__Task goal__: Copy exactly the line that contains "e assim como" plus all remaining lines of the data, and leave out every line before it.
[[ Input records, beginning ]]
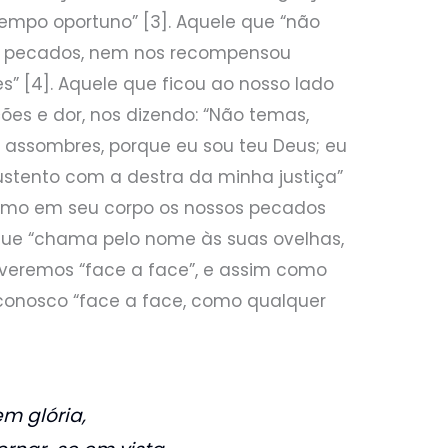
empo oportuno” [3]. Aquele que “não
s pecados, nem nos recompensou
” [4]. Aquele que ficou ao nosso lado
ões e dor, nos dizendo: “Não temas,
e assombres, porque eu sou teu Deus; eu
 sustento com a destra da minha justiça”
esmo em seu corpo os nossos pecados
 que “chama pelo nome às suas ovelhas,
 O veremos “face a face”, e assim como
á conosco “face a face, como qualquer
m glória,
[[ Input records, end ]]
__Completed task__:
 O veremos “face a face”, e assim como
á conosco “face a face, como qualquer
m glória,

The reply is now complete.